Rhydian alzó la vista.
—¿No siempre podrás qué?
Severin sostuvo su mirada. Algo en sus ojos grises era distinto. No menos frío. Más… tenso.
—No siempre podré reaccionar a tiempo.
Rhydian se levantó despacio, acortando la distancia.
—No te pedí que me sostuvieras.
—No —admitió Severin—. Pero no me gusta la idea de que no estés donde puedo verte.
La frase cayó entre ellos con un peso nuevo.
Rhydian no sonrió esta vez.
—Eso suena peligrosamente parecido a “mío”.
Severin respiró hondo.
—No te confundas.
—No me confundo —replicó Rhydian—. Solo escucho lo que dices cuando no te das cuenta.
El Enigma no respondió. Se dio la vuelta para revisar el perímetro. Pero el gesto fue demasiado brusco para alguien que solía moverse con precisión calculada.
Horas después, al caer la noche, el viento se volvió más frío. Rhydian se apartó del fuego para buscar más leña. Severin fue tras él sin decir nada. En el bosque bajo, la luz del campamento apenas llegaba. Las sombras se espesaban entre los troncos.
Rhydian se inclinó para recoger una rama caída. Al incorporarse, Severin estaba demasiado cerca. El espacio entre ambos era mínimo. Un paso mal dado, y se tocarían de frente.
—No tienes que seguirme —dijo Rhydian en voz baja.
—No te seguía —respondió Severin—. Vigilaba el perímetro.
—Curioso —murmuró Rhydian—. El perímetro parece moverse conmigo.
El Enigma sostuvo su mirada. La tensión era palpable, como una cuerda estirada al límite.
Un ruido entre los arbustos los obligó a girarse. No era un enemigo, solo un animal pequeño que huyó al percibirlos. El sobresalto los hizo acercarse un paso más de lo necesario. El antebrazo de Severin rozó el de Rhydian. Esta vez, ninguno se apartó de inmediato.
El roce no fue intenso. No fue íntimo. Fue suficiente.

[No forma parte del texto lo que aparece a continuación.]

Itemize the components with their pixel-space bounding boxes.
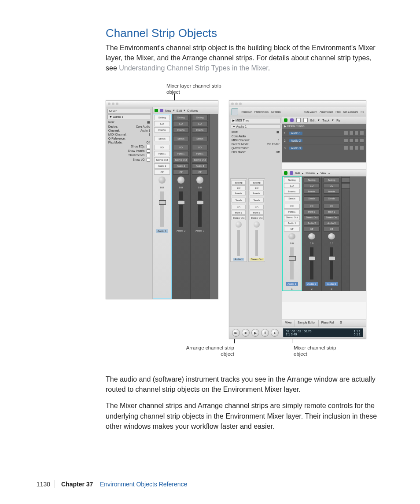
volume-fader[interactable] [330, 247, 333, 280]
link-icon[interactable] [155, 109, 158, 112]
mute-icon[interactable] [354, 131, 359, 135]
volume-fader[interactable] [198, 191, 202, 227]
link-icon[interactable] [284, 171, 287, 175]
output-slot[interactable]: Stereo Out [324, 215, 339, 220]
record-icon[interactable]: ● [271, 329, 279, 337]
bus-slot[interactable]: Audio 1 [284, 221, 300, 226]
automation-mode[interactable]: Off [173, 169, 189, 175]
play-icon[interactable]: ▶ [251, 329, 259, 337]
layer-icon[interactable] [290, 171, 293, 175]
tb-autozoom[interactable]: Auto Zoom [304, 110, 317, 113]
solo-icon[interactable] [360, 146, 364, 150]
tb-settings[interactable]: Settings [271, 110, 281, 113]
setting-slot[interactable]: Setting [250, 180, 264, 185]
tb-setlocators[interactable]: Set Locators [343, 110, 358, 113]
setting-slot[interactable]: Setting [284, 177, 300, 182]
output-slot[interactable]: Stereo Out [154, 157, 170, 162]
insp-audio-head[interactable]: ▼ Audio 1 [231, 124, 280, 129]
setting-slot[interactable]: Setting [324, 177, 339, 182]
bus-slot[interactable]: Audio 3 [192, 163, 208, 169]
sends-slot[interactable]: Sends [232, 198, 246, 202]
input-slot[interactable]: Input 1 [173, 151, 189, 156]
volume-fader[interactable] [179, 191, 183, 227]
output-slot[interactable]: Stereo Out [304, 215, 320, 220]
zoom-icon[interactable] [116, 103, 118, 105]
inserts-slot[interactable]: Inserts [173, 127, 189, 132]
eq-slot[interactable]: EQ [154, 121, 170, 126]
sends-slot[interactable]: Sends [304, 196, 320, 201]
automation-mode[interactable]: Off [324, 227, 339, 232]
zoom-icon[interactable] [239, 103, 242, 105]
setting-slot[interactable] [342, 177, 350, 183]
link-icon[interactable] [284, 118, 287, 122]
insp-check[interactable]: Show EQs: [107, 144, 151, 149]
mute-icon[interactable] [354, 138, 359, 143]
pan-knob[interactable] [236, 221, 242, 228]
mixer-channel-strip[interactable]: Setting EQ Inserts Sends I/O Input 1 Ste… [302, 177, 322, 291]
menu-new[interactable]: New [165, 109, 171, 112]
eq-slot[interactable]: EQ [250, 185, 264, 190]
menu-more[interactable]: Re [336, 119, 340, 122]
menu-options[interactable]: Options [187, 109, 198, 112]
insp-midi-thru[interactable]: ▶ MIDI Thru [231, 118, 280, 123]
input-slot[interactable]: Input 1 [250, 210, 264, 215]
pan-knob[interactable] [196, 177, 203, 184]
record-enable-icon[interactable] [349, 146, 354, 150]
input-slot[interactable]: Input 1 [154, 151, 170, 156]
tb-inspector[interactable]: Inspector [241, 110, 252, 113]
inserts-slot[interactable]: Inserts [250, 191, 264, 195]
input-slot[interactable]: Input 1 [324, 210, 339, 214]
menu-edit[interactable]: Edit [295, 172, 300, 174]
mute-icon[interactable] [354, 146, 359, 150]
insp-check[interactable]: Show I/O: [107, 158, 151, 162]
eq-slot[interactable]: EQ [192, 121, 208, 126]
inspector-icon[interactable] [231, 108, 238, 115]
setting-slot[interactable]: Setting [232, 180, 246, 185]
pan-knob[interactable] [288, 233, 295, 240]
track-row[interactable]: 2 Audio 2 [282, 136, 366, 144]
volume-fader[interactable] [160, 191, 164, 227]
pan-knob[interactable] [328, 233, 335, 240]
sidebar-mixer-head[interactable]: Mixer [107, 109, 151, 114]
inserts-slot[interactable]: Inserts [304, 189, 320, 194]
output-slot[interactable]: Stereo Out [232, 215, 246, 220]
output-slot[interactable]: Stereo Out [192, 157, 208, 162]
eq-slot[interactable] [342, 184, 350, 189]
menu-track[interactable]: Track [322, 119, 329, 122]
stop-icon[interactable]: ■ [242, 329, 250, 337]
pan-knob[interactable] [254, 221, 260, 228]
pause-icon[interactable]: ⏸ [261, 329, 269, 337]
volume-fader[interactable] [290, 247, 294, 280]
arrange-channel-strip[interactable]: Setting EQ Inserts Sends I/O Input 1 Ste… [230, 178, 247, 262]
input-monitor-icon[interactable] [344, 146, 348, 150]
input-monitor-icon[interactable] [344, 138, 348, 143]
minimize-icon[interactable] [112, 103, 114, 105]
goto-start-icon[interactable]: ⏮ [232, 329, 240, 337]
minimize-icon[interactable] [235, 103, 238, 105]
eq-slot[interactable]: EQ [304, 183, 320, 188]
setting-slot[interactable]: Setting [173, 115, 189, 120]
tool-icon[interactable] [303, 118, 308, 122]
sidebar-audio-head[interactable]: ▼ Audio 1 [107, 114, 151, 119]
tool-icon[interactable] [296, 118, 301, 122]
insp-check[interactable]: Show Sends: [107, 153, 151, 158]
inserts-slot[interactable]: Inserts [232, 191, 246, 195]
sends-slot[interactable]: Sends [154, 136, 170, 141]
channel-strip[interactable]: Setting EQ Inserts Sends I/O Input 1 Ste… [191, 114, 210, 299]
sends-slot[interactable]: Sends [192, 136, 208, 141]
insp-check[interactable]: Show Inserts: [107, 149, 151, 153]
menu-options[interactable]: Options [306, 172, 315, 174]
pan-knob[interactable] [308, 233, 315, 240]
tab-sample-editor[interactable]: Sample Editor [295, 320, 319, 327]
eq-slot[interactable]: EQ [232, 185, 246, 190]
automation-mode[interactable]: Off [154, 169, 170, 175]
sends-slot[interactable]: Sends [324, 196, 339, 201]
mixer-channel-strip[interactable]: Setting EQ Inserts Sends I/O Input 1 Ste… [282, 177, 302, 291]
global-tracks-header[interactable]: ▶ Global Tracks [282, 124, 366, 129]
sends-slot[interactable]: Sends [250, 198, 264, 202]
arrange-channel-strip[interactable]: Setting EQ Inserts Sends I/O Input 1 Ste… [248, 178, 265, 262]
track-row[interactable]: 3 Audio 3 [282, 144, 366, 151]
eq-slot[interactable]: EQ [173, 121, 189, 126]
setting-slot[interactable]: Setting [192, 115, 208, 120]
menu-view[interactable]: View [321, 172, 326, 174]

Rhydian sintió el impulso de cerrar la mano. No lo hizo. Severin sintió la necesidad irracional de ocupar más espacio, de cubrir ese espacio entre ambos. Tampoco lo hizo.
—Esto es una mala idea —dijo Severin, con voz baja.
—¿Qué cosa? —preguntó Rhydian.
—Seguir permitiendo… esto.
—No estamos permitiendo nada —replicó Rhydian—. Solo estamos aquí.
El silencio se alargó. La frontera respiraba a su alrededor. El frío se colaba entre las capas.
Severin fue el primero en apartarse, pero no antes de que Rhydian notara el temblor mínimo en su respiración. No era miedo. Era contención.
Regresaron al campamento sin hablar.
Esa noche, al acomodarse para dormir, las mantas volvieron a quedar demasiado cerca. Un movimiento al girarse y los dedos de Rhydian rozaron los de Severin en la oscuridad. Fue un contacto accidental. Ambos se quedaron inmóviles durante un latido de más.
No se tocaron de nuevo.
No se dijeron nada.
Pero el roce dejó una marca invisible, como una promesa que no se atrevía a existir todavía.
Y en esa frontera que no daba tregua, el peligro ya no era solo lo que acechaba afuera.
Era lo que empezaba a crecer entre ellos.